- _Work instruction_
Write out each line of the material exactly as given, and drop the images.

- _Given entries_
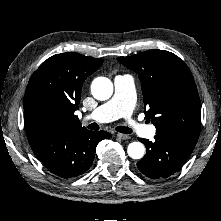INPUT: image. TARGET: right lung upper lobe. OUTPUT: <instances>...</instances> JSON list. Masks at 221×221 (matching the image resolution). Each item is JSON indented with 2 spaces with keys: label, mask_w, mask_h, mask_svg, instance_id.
<instances>
[{
  "label": "right lung upper lobe",
  "mask_w": 221,
  "mask_h": 221,
  "mask_svg": "<svg viewBox=\"0 0 221 221\" xmlns=\"http://www.w3.org/2000/svg\"><path fill=\"white\" fill-rule=\"evenodd\" d=\"M102 59L75 52L54 55L31 76L23 99L26 133L37 129L82 130L78 117L84 80L101 67Z\"/></svg>",
  "instance_id": "cb5924a9"
}]
</instances>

- _Task response_
INPUT: image. TARGET: right lung upper lobe. OUTPUT: <instances>...</instances> JSON list. Masks at 221×221 (matching the image resolution). Each item is JSON indented with 2 spaces with keys: label, mask_w, mask_h, mask_svg, instance_id.
<instances>
[{
  "label": "right lung upper lobe",
  "mask_w": 221,
  "mask_h": 221,
  "mask_svg": "<svg viewBox=\"0 0 221 221\" xmlns=\"http://www.w3.org/2000/svg\"><path fill=\"white\" fill-rule=\"evenodd\" d=\"M102 59L75 52L54 55L31 76L23 99L26 133L37 129L82 130L78 117L84 80L101 67Z\"/></svg>",
  "instance_id": "cb5924a9"
}]
</instances>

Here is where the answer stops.